There are many items to consider when deciding to purchase an asphalt shingle grinder for your operation. Here are three questions to keep in mind.


While grinders with less horsepower can certainly grind shingles effectively, they have an increased chance of plugging from slugs of shingles, so operators must exercise extra care in maintaining proper feed rates.

Grinders with too much horsepower will not proportionally increase production rates because shingle grinders usually use screens with small holes, which limit the rate at which material may flow out of the grinding chamber.

“The production rate of a 1,000-hp grinder might not be much higher than a 700-hp grinder — although the wear rates and fuel consumption could be measurably higher,” says McIntyre.

Magnetic systems. If the grinder will be processing tear-off shingles, it should be equipped with one or more magnetic systems, such as a magnetic cross-belt magnet or magnetic head roller on the discharge conveyor for removing roofing nails and other ferrous metal. “Asphalt plants that incorporate RAS may have redundant metal removal systems, yet most of the steel should be removed on the grinder side of the process,” says McIntyre.

In some ways, selecting a shingle grinder is a process of identifying the features you don’t want in a machine that will be processing a highly abrasive waste material. “You don’t want the additional and unnecessary expense of augers, drive chains and drive sprockets operating in highly abrasive fines,” says McIntyre. “You don’t want a messy machine that spills a percentage of everything loaded into the infeed back out the front end.
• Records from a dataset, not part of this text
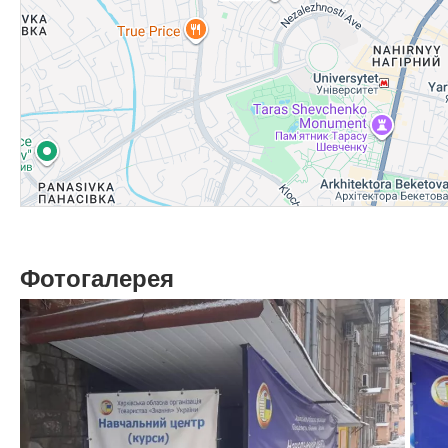
Фотогалерея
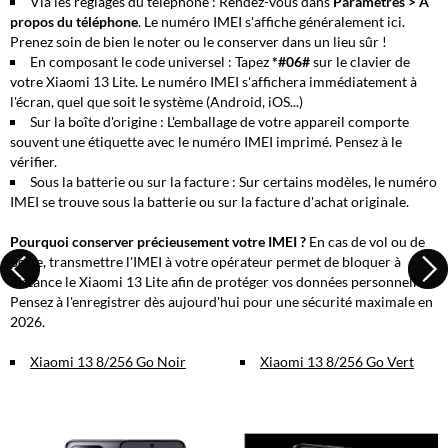
Via les réglages du téléphone :
Rendez-vous dans
Paramètres > À
propos du téléphone
. Le numéro IMEI s'affiche généralement ici.
Prenez soin de bien le noter ou le conserver dans un lieu sûr !
En composant le code universel :
Tapez
*#06#
sur le clavier de
votre Xiaomi 13 Lite. Le numéro IMEI s'affichera immédiatement à
l'écran, quel que soit le système (Android, iOS...)
Sur la boîte d'origine :
L'emballage de votre appareil comporte
souvent une étiquette avec le numéro IMEI imprimé. Pensez à le
vérifier.
Sous la batterie ou sur la facture :
Sur certains modèles, le numéro
IMEI se trouve sous la batterie ou sur la facture d'achat originale.
Pourquoi conserver précieusement votre IMEI ?
En cas de vol ou de
perte, transmettre l'IMEI à votre opérateur permet de bloquer à
distance le Xiaomi 13 Lite afin de protéger vos données personnelles.
Pensez à l'enregistrer dès aujourd'hui pour une sécurité maximale en
2026.
Xiaomi 13 8/256 Go Noir
Xiaomi 13 8/256 Go Vert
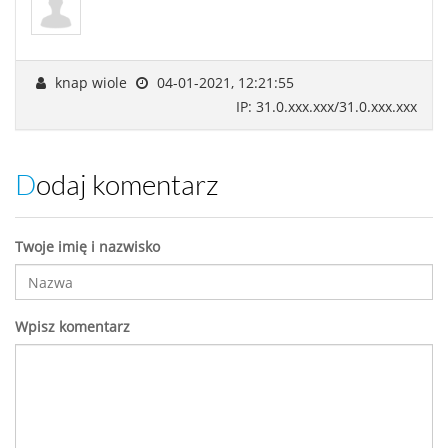
knap wiole
04-01-2021, 12:21:55
IP: 31.0.xxx.xxx/31.0.xxx.xxx
Dodaj komentarz
Twoje imię i nazwisko
Wpisz komentarz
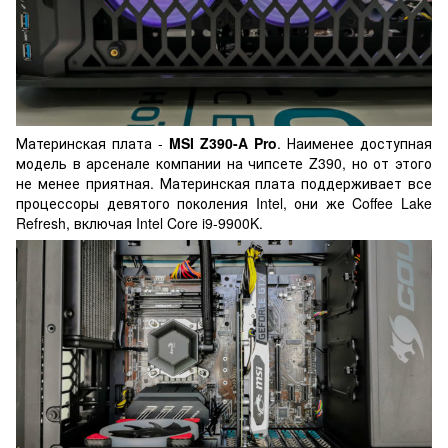
Материнская плата -
MSI Z390-A Pro
. Наименее доступная
модель в арсенале компании на чипсете Z390, но от этого
не менее приятная. Материнская плата поддерживает все
процессоры девятого поколения Intel, они же Coffee Lake
Refresh, включая Intel Core i9-9900K.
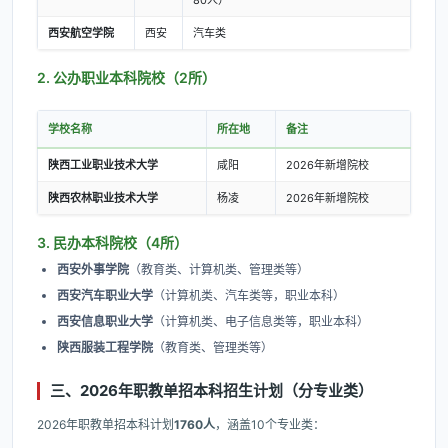
80人）
西安航空学院
西安
汽车类
2. 公办职业本科院校（2所）
学校名称
所在地
备注
陕西工业职业技术大学
咸阳
2026年新增院校
陕西农林职业技术大学
杨凌
2026年新增院校
3. 民办本科院校（4所）
西安外事学院
（教育类、计算机类、管理类等）
西安汽车职业大学
（计算机类、汽车类等，职业本科）
西安信息职业大学
（计算机类、电子信息类等，职业本科）
陕西服装工程学院
（教育类、管理类等）
三、2026年职教单招本科招生计划（分专业类）
2026年职教单招本科计划
1760人
，涵盖10个专业类：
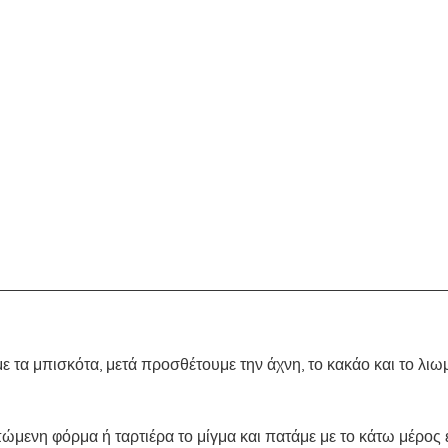
 τα μπισκότα, μετά προσθέτουμε την άχνη, το κακάο και το λιω
μενη φόρμα ή ταρτιέρα το μίγμα και πατάμε με το κάτω μέρος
You don’t want non-replaceable structural surfaces exposed to the high-speed shingle grinding process. Screens and teeth should be your primary maintenance items, not any permanent surface of the machine.”

What wear items are crucial to keeping your machine producing?

The rotor teeth and sizing screens do the most work processing asphalt shingles and need to be replaced as they wear.

“Wear-related maintenance depends on where the abrasive grinding process is focused,” says McIntyre. “Any surface that is exposed to abrasive fines moving at high speeds will require replacement, rotation, hardfacing or other maintenance at some point.”

When selecting a shingle grinder, parts support from the manufacturer is critical, because downtime in any business is lost profit. “We get paid by the ton,” says Lambert. “Our crews are out to do a job and get the job done right the first time so we have a repeat customer.

“Customers don’t want us working on our machines when we should be making a product for them,” he continues. “They want us to be up and running. They want us to come in, do our job and get out.”

McIntyre concurs. “The flow of incoming shingle waste doesn’t stop if you have downtime,” he says. “Paving projects don’t stop for downtime. Shingle recyclers need grinding equipment that will reliably produce RAS according to their schedules.”

When selecting an asphalt shingle grinder for your equipment fleet, one thing is certain. The more you know, the more you research, the better your decision will be.

“Companies that want to start recycling shingles should make sure to talk to others who have considerable experience in the shingle recycling market,” says McIntyre. “Time spent on education will have immeasurable payoffs.”